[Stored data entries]
.....

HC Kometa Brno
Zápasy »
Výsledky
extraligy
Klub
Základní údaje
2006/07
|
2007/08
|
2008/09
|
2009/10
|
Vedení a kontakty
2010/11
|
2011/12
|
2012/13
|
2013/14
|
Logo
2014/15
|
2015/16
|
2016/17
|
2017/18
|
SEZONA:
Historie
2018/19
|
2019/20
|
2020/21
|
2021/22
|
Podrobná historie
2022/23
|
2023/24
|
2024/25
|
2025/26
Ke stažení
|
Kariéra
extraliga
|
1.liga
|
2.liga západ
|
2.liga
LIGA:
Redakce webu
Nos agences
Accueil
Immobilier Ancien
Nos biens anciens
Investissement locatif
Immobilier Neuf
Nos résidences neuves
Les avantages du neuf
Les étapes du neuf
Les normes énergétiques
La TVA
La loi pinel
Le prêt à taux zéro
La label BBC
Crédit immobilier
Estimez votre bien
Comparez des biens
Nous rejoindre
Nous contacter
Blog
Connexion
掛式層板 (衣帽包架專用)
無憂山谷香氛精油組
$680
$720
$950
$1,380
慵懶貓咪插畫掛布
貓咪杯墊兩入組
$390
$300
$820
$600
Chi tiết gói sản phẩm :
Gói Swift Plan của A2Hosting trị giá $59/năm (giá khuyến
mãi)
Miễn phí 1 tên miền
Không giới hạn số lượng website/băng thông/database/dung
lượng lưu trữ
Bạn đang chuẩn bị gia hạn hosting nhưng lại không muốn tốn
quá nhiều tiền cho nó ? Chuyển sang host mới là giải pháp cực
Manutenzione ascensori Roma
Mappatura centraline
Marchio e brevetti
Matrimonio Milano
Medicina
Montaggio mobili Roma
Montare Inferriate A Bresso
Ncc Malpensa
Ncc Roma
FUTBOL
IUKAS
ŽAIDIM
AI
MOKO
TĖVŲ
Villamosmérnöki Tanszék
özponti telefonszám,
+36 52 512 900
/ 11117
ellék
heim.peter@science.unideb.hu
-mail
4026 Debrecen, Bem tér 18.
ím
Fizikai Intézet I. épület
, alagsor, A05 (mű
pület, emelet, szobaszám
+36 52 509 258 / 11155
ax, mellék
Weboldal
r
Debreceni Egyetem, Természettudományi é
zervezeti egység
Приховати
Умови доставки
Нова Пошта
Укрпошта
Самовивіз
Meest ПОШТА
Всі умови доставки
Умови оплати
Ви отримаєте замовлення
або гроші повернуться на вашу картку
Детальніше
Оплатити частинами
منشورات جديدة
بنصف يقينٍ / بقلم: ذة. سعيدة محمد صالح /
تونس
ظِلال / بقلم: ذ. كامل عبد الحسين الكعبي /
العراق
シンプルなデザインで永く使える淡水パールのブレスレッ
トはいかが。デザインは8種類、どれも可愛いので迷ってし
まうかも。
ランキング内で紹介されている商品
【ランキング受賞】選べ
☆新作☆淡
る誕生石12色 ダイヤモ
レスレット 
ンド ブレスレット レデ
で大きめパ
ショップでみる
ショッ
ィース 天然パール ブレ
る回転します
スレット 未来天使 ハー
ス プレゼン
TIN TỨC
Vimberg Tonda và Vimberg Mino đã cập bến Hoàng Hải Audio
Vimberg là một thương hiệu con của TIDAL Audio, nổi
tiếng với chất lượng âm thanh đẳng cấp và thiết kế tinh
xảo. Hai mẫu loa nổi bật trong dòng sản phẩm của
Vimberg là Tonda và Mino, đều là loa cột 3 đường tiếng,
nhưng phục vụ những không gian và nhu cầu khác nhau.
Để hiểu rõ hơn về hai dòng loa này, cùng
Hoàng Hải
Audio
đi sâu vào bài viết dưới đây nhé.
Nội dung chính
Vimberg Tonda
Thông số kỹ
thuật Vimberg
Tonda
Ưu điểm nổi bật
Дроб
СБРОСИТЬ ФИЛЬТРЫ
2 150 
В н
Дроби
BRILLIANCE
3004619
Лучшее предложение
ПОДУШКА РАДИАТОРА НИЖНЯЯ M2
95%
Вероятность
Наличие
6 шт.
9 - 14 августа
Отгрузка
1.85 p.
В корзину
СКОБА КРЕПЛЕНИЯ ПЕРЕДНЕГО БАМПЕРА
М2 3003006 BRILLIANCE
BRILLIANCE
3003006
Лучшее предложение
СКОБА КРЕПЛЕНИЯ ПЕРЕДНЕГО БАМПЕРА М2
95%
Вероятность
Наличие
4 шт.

.....

*What is needed*.
Set down every entry once more, exactly as it was written above.

*Task result*.
HC Kometa Brno
Zápasy »
Výsledky
extraligy
Klub
Základní údaje
2006/07
|
2007/08
|
2008/09
|
2009/10
|
Vedení a kontakty
2010/11
|
2011/12
|
2012/13
|
2013/14
|
Logo
2014/15
|
2015/16
|
2016/17
|
2017/18
|
SEZONA:
Historie
2018/19
|
2019/20
|
2020/21
|
2021/22
|
Podrobná historie
2022/23
|
2023/24
|
2024/25
|
2025/26
Ke stažení
|
Kariéra
extraliga
|
1.liga
|
2.liga západ
|
2.liga
LIGA:
Redakce webu
Nos agences
Accueil
Immobilier Ancien
Nos biens anciens
Investissement locatif
Immobilier Neuf
Nos résidences neuves
Les avantages du neuf
Les étapes du neuf
Les normes énergétiques
La TVA
La loi pinel
Le prêt à taux zéro
La label BBC
Crédit immobilier
Estimez votre bien
Comparez des biens
Nous rejoindre
Nous contacter
Blog
Connexion
掛式層板 (衣帽包架專用)
無憂山谷香氛精油組
$680
$720
$950
$1,380
慵懶貓咪插畫掛布
貓咪杯墊兩入組
$390
$300
$820
$600
Chi tiết gói sản phẩm :
Gói Swift Plan của A2Hosting trị giá $59/năm (giá khuyến
mãi)
Miễn phí 1 tên miền
Không giới hạn số lượng website/băng thông/database/dung
lượng lưu trữ
Bạn đang chuẩn bị gia hạn hosting nhưng lại không muốn tốn
quá nhiều tiền cho nó ? Chuyển sang host mới là giải pháp cực
Manutenzione ascensori Roma
Mappatura centraline
Marchio e brevetti
Matrimonio Milano
Medicina
Montaggio mobili Roma
Montare Inferriate A Bresso
Ncc Malpensa
Ncc Roma
FUTBOL
IUKAS
ŽAIDIM
AI
MOKO
TĖVŲ
Villamosmérnöki Tanszék
özponti telefonszám,
+36 52 512 900
/ 11117
ellék
heim.peter@science.unideb.hu
-mail
4026 Debrecen, Bem tér 18.
ím
Fizikai Intézet I. épület
, alagsor, A05 (mű
pület, emelet, szobaszám
+36 52 509 258 / 11155
ax, mellék
Weboldal
r
Debreceni Egyetem, Természettudományi é
zervezeti egység
Приховати
Умови доставки
Нова Пошта
Укрпошта
Самовивіз
Meest ПОШТА
Всі умови доставки
Умови оплати
Ви отримаєте замовлення
або гроші повернуться на вашу картку
Детальніше
Оплатити частинами
منشورات جديدة
بنصف يقينٍ / بقلم: ذة. سعيدة محمد صالح /
تونس
ظِلال / بقلم: ذ. كامل عبد الحسين الكعبي /
العراق
シンプルなデザインで永く使える淡水パールのブレスレッ
トはいかが。デザインは8種類、どれも可愛いので迷ってし
まうかも。
ランキング内で紹介されている商品
【ランキング受賞】選べ
☆新作☆淡
る誕生石12色 ダイヤモ
レスレット 
ンド ブレスレット レデ
で大きめパ
ショップでみる
ショッ
ィース 天然パール ブレ
る回転します
スレット 未来天使 ハー
ス プレゼン
TIN TỨC
Vimberg Tonda và Vimberg Mino đã cập bến Hoàng Hải Audio
Vimberg là một thương hiệu con của TIDAL Audio, nổi
tiếng với chất lượng âm thanh đẳng cấp và thiết kế tinh
xảo. Hai mẫu loa nổi bật trong dòng sản phẩm của
Vimberg là Tonda và Mino, đều là loa cột 3 đường tiếng,
nhưng phục vụ những không gian và nhu cầu khác nhau.
Để hiểu rõ hơn về hai dòng loa này, cùng
Hoàng Hải
Audio
đi sâu vào bài viết dưới đây nhé.
Nội dung chính
Vimberg Tonda
Thông số kỹ
thuật Vimberg
Tonda
Ưu điểm nổi bật
Дроб
СБРОСИТЬ ФИЛЬТРЫ
2 150 
В н
Дроби
BRILLIANCE
3004619
Лучшее предложение
ПОДУШКА РАДИАТОРА НИЖНЯЯ M2
95%
Вероятность
Наличие
6 шт.
9 - 14 августа
Отгрузка
1.85 p.
В корзину
СКОБА КРЕПЛЕНИЯ ПЕРЕДНЕГО БАМПЕРА
М2 3003006 BRILLIANCE
BRILLIANCE
3003006
Лучшее предложение
СКОБА КРЕПЛЕНИЯ ПЕРЕДНЕГО БАМПЕРА М2
95%
Вероятность
Наличие
4 шт.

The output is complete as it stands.